A blog previous known as "Intrusion Detection on the Road": March 2007

Friday, March 30, 2007

Mohit's security blog: IPS algorithms...

Mohit's security blog: IPS algorithms...

See what I wrote in previous blog entry.

Background reading: Polygraph - Automatically Generating Signatures for Polymorphic Worms

The next paper from RAID 2006 I will comment is about manipulating Polygraph. Thus it seemed natural that I looked at the original publication Polygraph: Automatic Signature Generation for Polymorphic Worms (2005).
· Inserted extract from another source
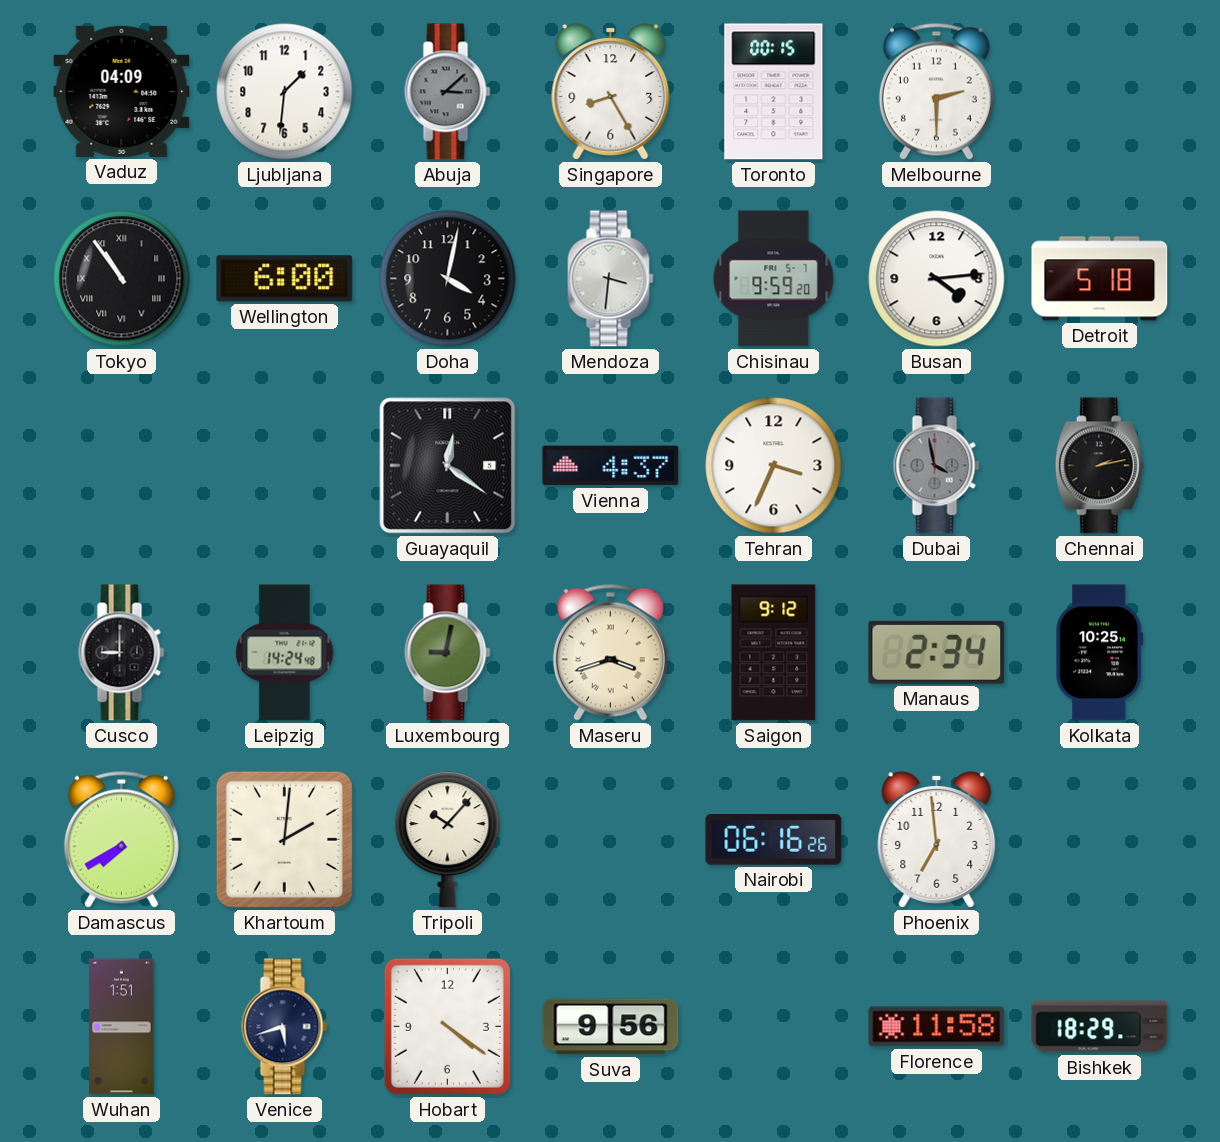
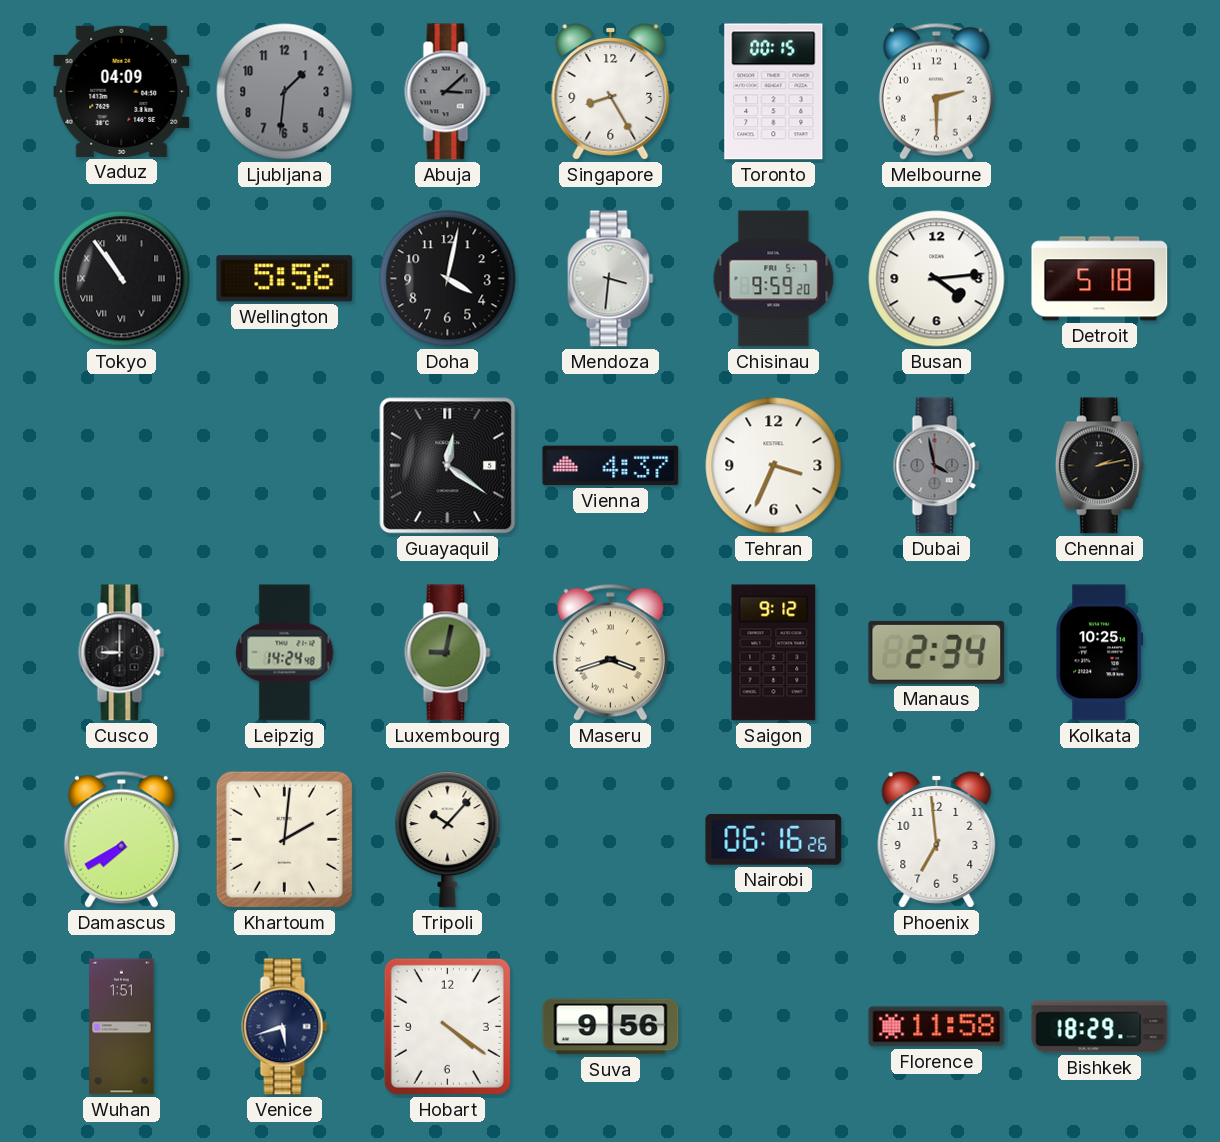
Ljubljana dial: white -> grey
Wellington: 6:00 -> 5:56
Polygraph is a program that automatically generates signatures for Polymorphic worms; that are worms that change (obfuscate) their appearance from time to time between attacks. Existing worm blocking solutions (before 2005) assumes that worms have the same content from time to time. Thus it is easy to automatically generate signatures (simple single strings of bytes) that filter out worms. However, this assumption does not apply for polymorphic worms.

Since however, the polymorphic worms are targeting specific vulnerabilities some of the payload must be same between all worms, so Polygraph collects suspicious and innocuous payloads, classified using a simple flow classifier, and then extract content signatures from them. Instead of just extracting one single string of bytes, as in previous algorithms, Polygraph extracts sets of byte sequences.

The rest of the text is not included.